Le seul pays d’Europe à compter moins de femmes parlementaires en 2015 qu’en 1995 est la Hongrie, où elles sont en recul de 1,3 point.
Si la moyenne est plus faible en Europe de l’Est qu’en Europe de l’Ouest, principalement en raison de l’impopularité des quotas qui sont perçus comme des vestiges des anciens régimes, les pays des Balkans font exception. La Slovénie, la Serbie et l’ex-République yougoslave de Macédoine comptent en effet toutes plus de 30 pour cent de femmes au Parlement grâce à l’adoption de quotas et la sous-région a d’ailleurs enregistré une des progressions les plus fortes parmi les pays d’Europe en 2014.
Le Pacifique, résistant au changement – En 2015, le Pacifique continue à afficher la moyenne de femmes au Parlement la plus faible au monde.
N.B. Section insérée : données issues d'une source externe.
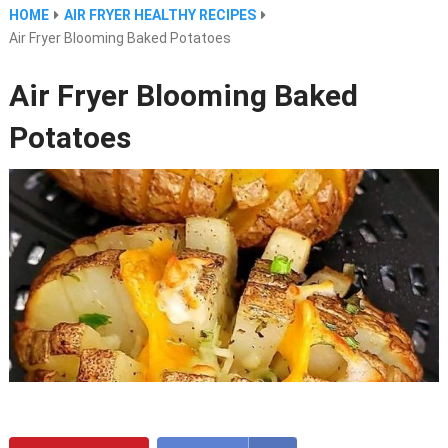
HOME
AIR FRYER HEALTHY RECIPES
Air Fryer Blooming Baked Potatoes
Air Fryer Blooming Baked
Potatoes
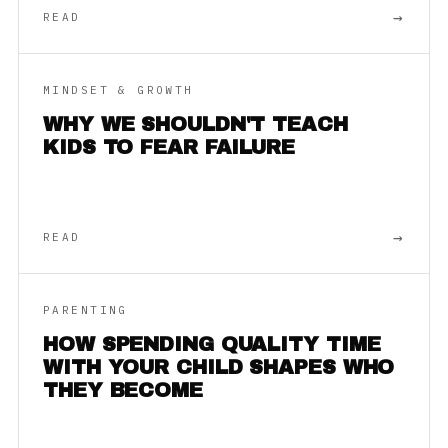
→
READ
MINDSET & GROWTH
WHY WE SHOULDN'T TEACH
KIDS TO FEAR FAILURE
→
READ
PARENTING
HOW SPENDING QUALITY TIME
WITH YOUR CHILD SHAPES WHO
THEY BECOME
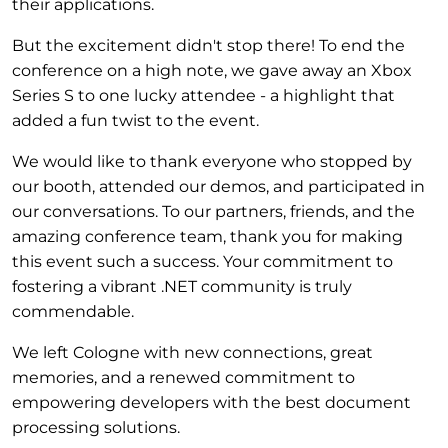
their applications.
But the excitement didn't stop there! To end the
conference on a high note, we gave away an Xbox
Series S to one lucky attendee - a highlight that
added a fun twist to the event.
We would like to thank everyone who stopped by
our booth, attended our demos, and participated in
our conversations. To our partners, friends, and the
amazing conference team, thank you for making
this event such a success. Your commitment to
fostering a vibrant .NET community is truly
commendable.
We left Cologne with new connections, great
memories, and a renewed commitment to
empowering developers with the best document
processing solutions.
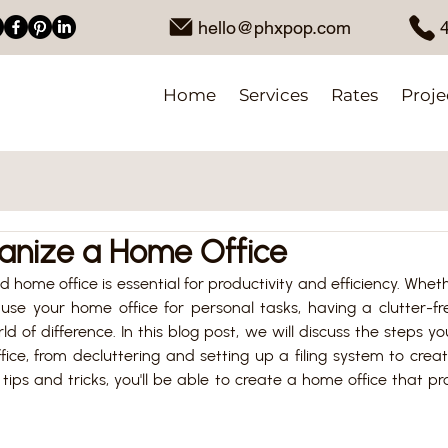
hello@phxpop.com
Home
Services
Rates
Proje
anize a Home Office
 home office is essential for productivity and efficiency. Whet
 use your home office for personal tasks, having a clutter-fr
of difference. In this blog post, we will discuss the steps yo
ice, from decluttering and setting up a filing system to crea
tips and tricks, you'll be able to create a home office that p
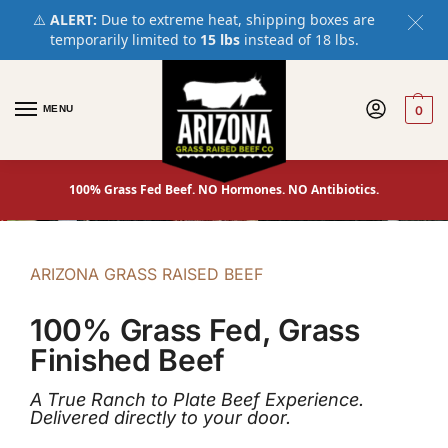
⚠️
ALERT:
Due to extreme heat, shipping boxes are
temporarily limited to
15 lbs
instead of 18 lbs.
MENU
0
100% Grass Fed Beef. NO Hormones. NO Antibiotics.
ARIZONA GRASS RAISED BEEF
100% Grass Fed, Grass
Finished Beef
A True Ranch to Plate Beef Experience.
Delivered directly to your door.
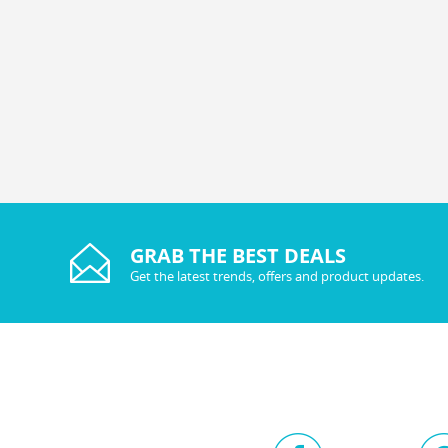
GRAB THE BEST DEALS
Get the latest trends, offers and product updates.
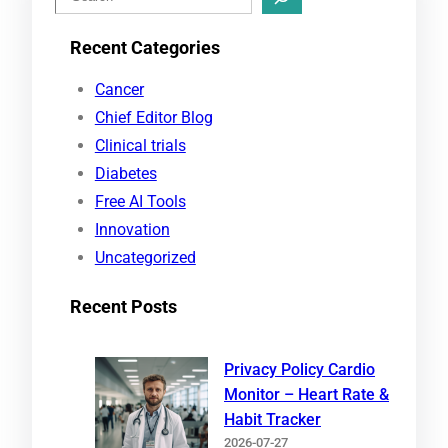
e
Recent Categories
a
r
Cancer
c
Chief Editor Blog
h
Clinical trials
Diabetes
Free AI Tools
Innovation
Uncategorized
Recent Posts
Privacy Policy Cardio
Monitor – Heart Rate &
Habit Tracker
2026-07-27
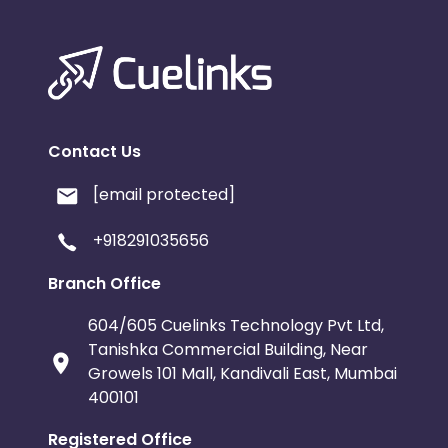
Contact Us
[email protected]
+918291035656
Branch Office
604/605 Cuelinks Technology Pvt Ltd,
Tanishka Commercial Building, Near
Growels 101 Mall, Kandivali East, Mumbai
400101
Registered Office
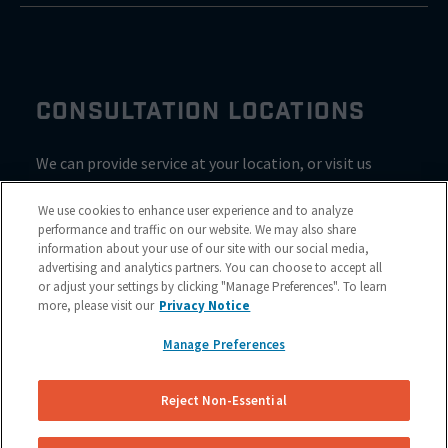
CONSULTATION LOCATIONS
We can provide service at your location, or visit us
inside Valvoline for a consultation
We use cookies to enhance user experience and to analyze
performance and traffic on our website. We may also share
information about your use of our site with our social media,
advertising and analytics partners. You can choose to accept all
or adjust your settings by clicking "Manage Preferences". To learn
more, please visit our
Privacy Notice
Manage Preferences
Reject Non-Essential
Site Map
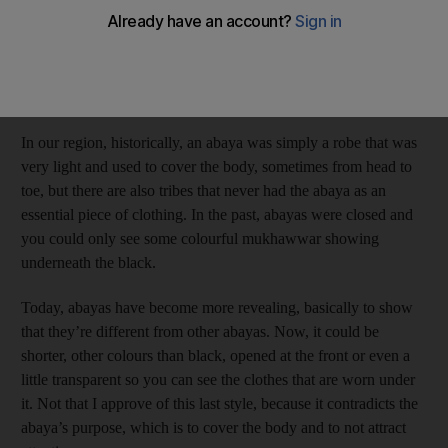
my dear Emirati sisters will be either with or against my way of
thinking, but I think I can keep both parties happy.
Many people don’t know that a black abaya is not a creation of
Islam, but more of a traditional aspect of our culture.
In our region, historically, an abaya was simply a robe that was
very light and used to cover the body, sometimes from head to
toe, but there are also tribes that never had the abaya as an
essential piece of clothing. In the past, abayas were closed and
you could only see some colourful mukhawwar showing
underneath the black.
Today, abayas have become more revealing, basically to show
that they’re different from other abayas. Now, it could be
shorter, other colours than black, opened at the front or even a
little transparent so you can see the clothes that are worn under
it. Not that I approve of this last style, because it contradicts the
abaya’s purpose, which is to cover the body and to not attract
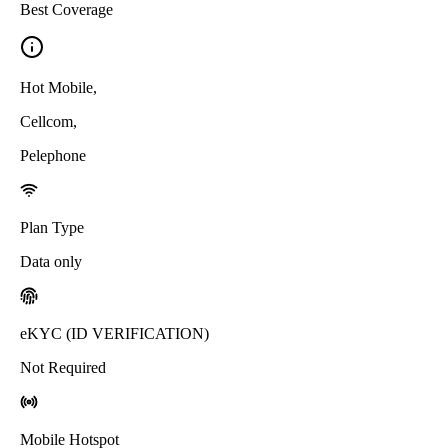
Best Coverage
Hot Mobile
,
Cellcom
,
Pelephone
Plan Type
Data only
eKYC (ID VERIFICATION)
Not Required
Mobile Hotspot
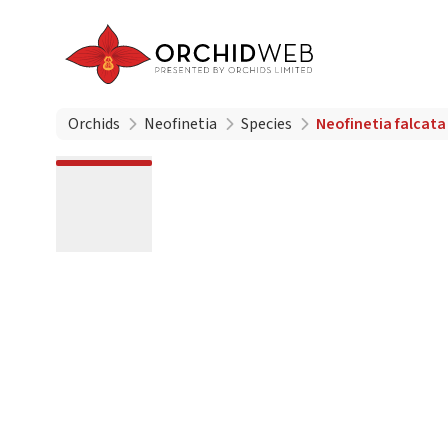
Orchids
Neofinetia
Species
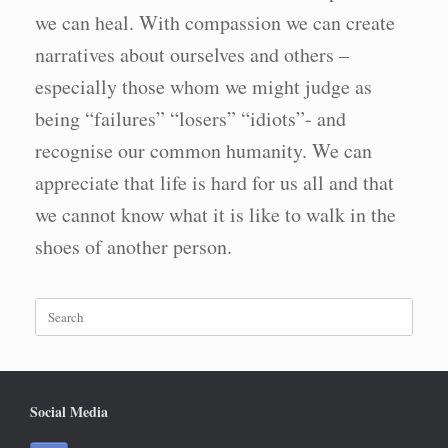
we can heal. With compassion we can create
narratives about ourselves and others –
especially those whom we might judge as
being “failures” “losers” “idiots”- and
recognise our common humanity. We can
appreciate that life is hard for us all and that
we cannot know what it is like to walk in the
shoes of another person.
Search
for:
Social Media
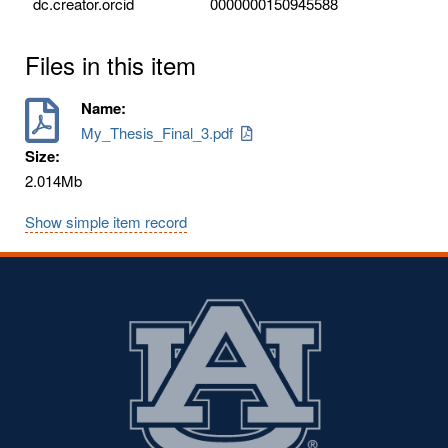
dc.creator.orcid
0000000150945588
Files in this item
Name:
My_Thesis_Final_3.pdf
Size:
2.014Mb
Show simple item record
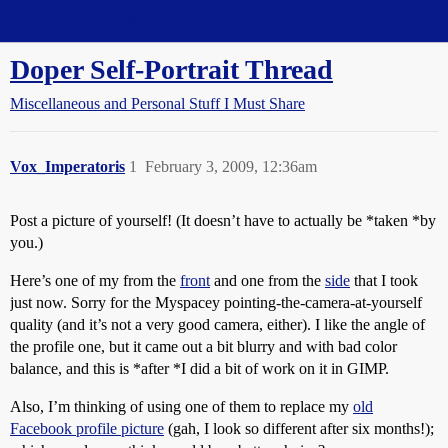
Straight Dope Message Board
Doper Self-Portrait Thread
Miscellaneous and Personal Stuff I Must Share
Vox_Imperatoris
1
February 3, 2009, 12:36am
Post a picture of yourself! (It doesn’t have to actually be *taken *by
you.)
Here’s one of my from the
front
and one from the
side
that I took
just now. Sorry for the Myspacey pointing-the-camera-at-yourself
quality (and it’s not a very good camera, either). I like the angle of
the profile one, but it came out a bit blurry and with bad color
balance, and this is *after *I did a bit of work on it in GIMP.
Also, I’m thinking of using one of them to replace my
old
Facebook profile picture
(gah, I look so different after six months!);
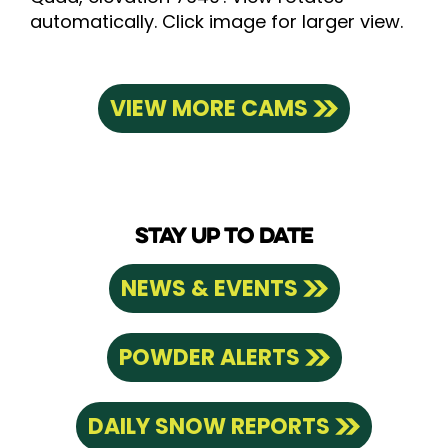
automatically. Click image for larger view.
VIEW MORE CAMS
STAY UP TO DATE
NEWS & EVENTS
POWDER ALERTS
DAILY SNOW REPORTS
Depuis 1995, cette région a néanmoins connu une progression de 9,4 points, pour une proportion globale de 15,7 pour cent aujourd’hui, mais ce mieux est essentiellement le fait des améliorations observées en Australie et en Nouvelle-Zélande.
En 1995, pas un pays dans la région ne comptait plus de 30 pour cent de femmes au Parlement. En 2015, un seul pays, la Nouvelle-Zélande, peut se targuer d’avoir franchi ce seuil, avec 31,4 pour cent de femmes à la chambre basse. La chambre basse australienne a enregistré la plus forte augmentation avec 8,8 pour cent en 1995 et 26,7 pour cent en 2015.
En 1995, sur les 12 Etats insulaires de la région, 10 ne comptaient au mieux qu’une femme parlementaire. En 2015, ils ne sont plus que huit dans ce cas, les quatre autres comptant au moins trois femmes parlementaires, y compris la Papouasie-Nouvelle-Guinée, qui avait un parlement entièrement masculin en 1995.
Les Fidji sont celles qui affichent la plus forte proportion de femmes, avec 16 pour cent.
Enfin, si la Micronésie et les Palaos figurent sur la liste des pays dont les parlements n’avaient pas de femmes parlementaires en 1995 et n’en ont toujours pas en 2015, il y en a eu entre-temps aux Palaos et il y en a d’ailleurs encore à la chambre haute. La Micronésie, par contre, n’a jamais eu de femme parlementaire, et les Parlements des Tonga et du Vanuatu sont redevenus des institutions purement masculines en 2015.